If you’d like to root your device, first download the app from Towelroot, sideload the .apk onto your device, and press the button (labeled “make it ra1n”). It’s an extraordinarily simple root method, and the process should take less than five minutes.
Towelroot has been tested with both AT&T and Verizon variants of the Samsung Galaxy S5, as well as the Galaxy S4 Active and the Nexus 5. Unfortunately, devices from Motorola and HTC won’t work with Towelroot, because their /system folders are write-protected.

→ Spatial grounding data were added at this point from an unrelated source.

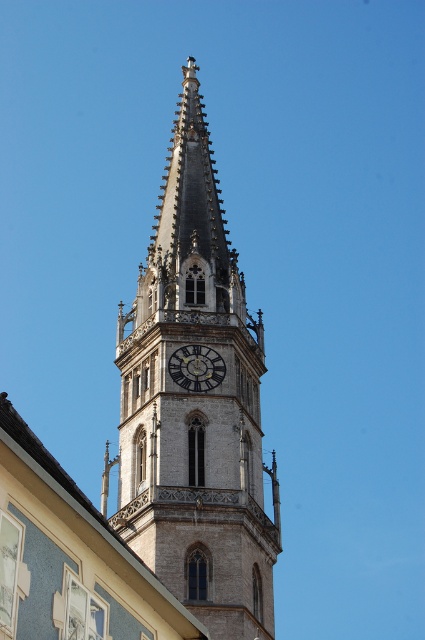 Is the position of stone clock tower at center less distant than that of gold metallic clock at center?

Yes.

Is stone clock tower at center bigger than gold metallic clock at center?

Yes.

Does point (227, 333) lie in front of point (221, 356)?

No, it is not.

Locate an element on the screen. The image size is (425, 640). stone clock tower at center is located at coordinates (195, 404). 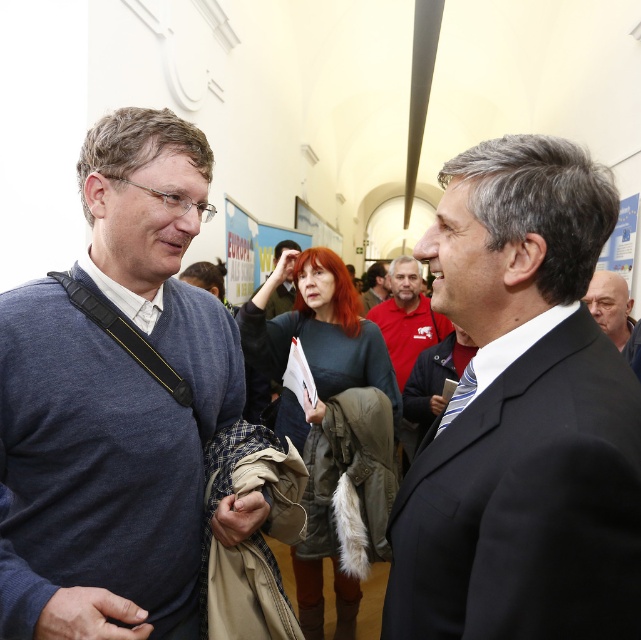 Question: Estimate the real-world distances between objects in this image. Which object is farther from the dark blue sweater at center?

Choices:
 (A) bald head at right
 (B) black suit at center
 (C) red matte shirt at center
 (D) red shirt at center

Answer: (D)

Question: Estimate the real-world distances between objects in this image. Which object is closer to the red matte shirt at center?

Choices:
 (A) bald head at right
 (B) black suit at center
 (C) dark blue sweater at center

Answer: (A)

Question: Can you confirm if dark blue sweater at center is positioned to the left of red shirt at center?

Choices:
 (A) yes
 (B) no

Answer: (A)

Question: Which is farther from the bald head at right?

Choices:
 (A) dark blue sweater at center
 (B) red matte shirt at center
 (C) red shirt at center
 (D) black suit at center

Answer: (C)

Question: Can you confirm if red matte shirt at center is smaller than red shirt at center?

Choices:
 (A) no
 (B) yes

Answer: (A)

Question: Is dark blue sweater at center to the left of red shirt at center from the viewer's perspective?

Choices:
 (A) yes
 (B) no

Answer: (A) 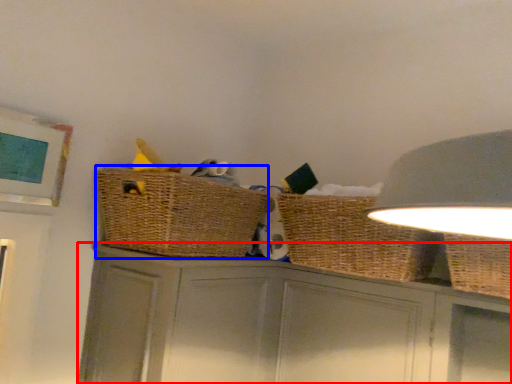 Question: Among these objects, which one is nearest to the camera, cabinetry (highlighted by a red box) or basket container (highlighted by a blue box)?

Choices:
 (A) cabinetry
 (B) basket container

Answer: (A)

Towelroot is the first Galaxy S5 root method, and it can even bypass Samsung’s touted enterprise-grade security suite, Knox, although Knox does show an error message during the process. According to Geohot, he used a Linux vulnerability at the kernel level, which is why the exploit is so close to universal. The exploit was discovered by an anonymous code reviewer known as Pinkie Pie, and although the latest versions of the Linux kernel have been patched, there are lots of Android devices — including, potentially, devices such as the Kindle Fire and Fire TV — that are still vulnerable to this type of privilege escalation.
In the case of Towelroot, it is used for consumers to gain better control of their devices, but it’s not hard to imagine a malicious actor using this exploit as well.
Towelroot was developed by the most famous device jailbreaker in the world, Geohot, also known as George Hotz. He was the first person to carrier unlock the iPhone, back in 2007, and later developed l1merain, which was the gold standard for iPhone jailbreaking for some time. He was also able to install custom firmware on the PS3, which Sony notoriously took him to court over.
Geohot was the subject of a long profile in the New Yorker in 2012. Since then, he had been fairly quiet, aside from semi-serious forays into rap, but it’s good to see him making waves in the rooting scene again. For his efforts, he is claiming over $18,000 in bounties promised for the first successful Galaxy S5 root.